Every entry must be reproduced word for word.

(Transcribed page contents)
☆ ☆ ☆ ☆ ☆
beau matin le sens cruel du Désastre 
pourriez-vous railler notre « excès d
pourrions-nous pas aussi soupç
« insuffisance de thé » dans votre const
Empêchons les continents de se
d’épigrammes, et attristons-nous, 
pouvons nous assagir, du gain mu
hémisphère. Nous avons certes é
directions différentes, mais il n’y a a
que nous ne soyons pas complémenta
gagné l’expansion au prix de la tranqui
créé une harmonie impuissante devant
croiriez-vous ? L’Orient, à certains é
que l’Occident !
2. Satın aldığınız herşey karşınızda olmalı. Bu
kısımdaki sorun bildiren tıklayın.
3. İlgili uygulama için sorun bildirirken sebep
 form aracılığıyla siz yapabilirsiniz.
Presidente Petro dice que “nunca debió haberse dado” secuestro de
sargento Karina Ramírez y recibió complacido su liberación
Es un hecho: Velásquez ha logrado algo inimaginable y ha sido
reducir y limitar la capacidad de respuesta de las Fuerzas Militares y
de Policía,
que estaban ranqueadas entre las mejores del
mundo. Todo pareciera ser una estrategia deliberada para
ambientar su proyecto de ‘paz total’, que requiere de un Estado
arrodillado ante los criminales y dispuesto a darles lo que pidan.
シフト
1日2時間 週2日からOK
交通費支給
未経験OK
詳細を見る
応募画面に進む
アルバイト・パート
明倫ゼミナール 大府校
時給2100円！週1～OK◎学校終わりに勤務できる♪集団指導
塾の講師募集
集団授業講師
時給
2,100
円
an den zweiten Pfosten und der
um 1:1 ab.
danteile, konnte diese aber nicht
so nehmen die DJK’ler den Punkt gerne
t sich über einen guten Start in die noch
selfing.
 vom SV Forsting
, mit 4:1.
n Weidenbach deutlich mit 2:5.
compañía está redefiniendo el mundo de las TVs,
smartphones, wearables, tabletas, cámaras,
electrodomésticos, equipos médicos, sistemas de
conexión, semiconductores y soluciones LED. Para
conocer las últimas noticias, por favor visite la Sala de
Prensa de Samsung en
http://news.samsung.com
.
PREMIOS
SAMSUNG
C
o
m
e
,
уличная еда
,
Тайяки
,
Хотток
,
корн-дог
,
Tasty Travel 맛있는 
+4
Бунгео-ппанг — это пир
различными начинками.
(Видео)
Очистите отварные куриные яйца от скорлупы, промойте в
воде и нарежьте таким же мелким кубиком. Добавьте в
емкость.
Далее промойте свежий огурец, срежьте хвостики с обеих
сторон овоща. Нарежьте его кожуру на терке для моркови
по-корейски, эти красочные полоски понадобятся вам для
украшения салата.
☆ ☆ ☆ ☆ ☆
- ANSWER AREA:
beau matin le sens cruel du Désastre 
pourriez-vous railler notre « excès d
pourrions-nous pas aussi soupç
« insuffisance de thé » dans votre const
Empêchons les continents de se
d’épigrammes, et attristons-nous, 
pouvons nous assagir, du gain mu
hémisphère. Nous avons certes é
directions différentes, mais il n’y a a
que nous ne soyons pas complémenta
gagné l’expansion au prix de la tranqui
créé une harmonie impuissante devant
croiriez-vous ? L’Orient, à certains é
que l’Occident !
2. Satın aldığınız herşey karşınızda olmalı. Bu
kısımdaki sorun bildiren tıklayın.
3. İlgili uygulama için sorun bildirirken sebep
 form aracılığıyla siz yapabilirsiniz.
Presidente Petro dice que “nunca debió haberse dado” secuestro de
sargento Karina Ramírez y recibió complacido su liberación
Es un hecho: Velásquez ha logrado algo inimaginable y ha sido
reducir y limitar la capacidad de respuesta de las Fuerzas Militares y
de Policía,
que estaban ranqueadas entre las mejores del
mundo. Todo pareciera ser una estrategia deliberada para
ambientar su proyecto de ‘paz total’, que requiere de un Estado
arrodillado ante los criminales y dispuesto a darles lo que pidan.
シフト
1日2時間 週2日からOK
交通費支給
未経験OK
詳細を見る
応募画面に進む
アルバイト・パート
明倫ゼミナール 大府校
時給2100円！週1～OK◎学校終わりに勤務できる♪集団指導
塾の講師募集
集団授業講師
時給
2,100
円
an den zweiten Pfosten und der
um 1:1 ab.
danteile, konnte diese aber nicht
so nehmen die DJK’ler den Punkt gerne
t sich über einen guten Start in die noch
selfing.
 vom SV Forsting
, mit 4:1.
n Weidenbach deutlich mit 2:5.
compañía está redefiniendo el mundo de las TVs,
smartphones, wearables, tabletas, cámaras,
electrodomésticos, equipos médicos, sistemas de
conexión, semiconductores y soluciones LED. Para
conocer las últimas noticias, por favor visite la Sala de
Prensa de Samsung en
http://news.samsung.com
.
PREMIOS
SAMSUNG
C
o
m
e
,
уличная еда
,
Тайяки
,
Хотток
,
корн-дог
,
Tasty Travel 맛있는 
+4
Бунгео-ппанг — это пир
различными начинками.
(Видео)
Очистите отварные куриные яйца от скорлупы, промойте в
воде и нарежьте таким же мелким кубиком. Добавьте в
емкость.
Далее промойте свежий огурец, срежьте хвостики с обеих
сторон овоща. Нарежьте его кожуру на терке для моркови
по-корейски, эти красочные полоски понадобятся вам для
украшения салата.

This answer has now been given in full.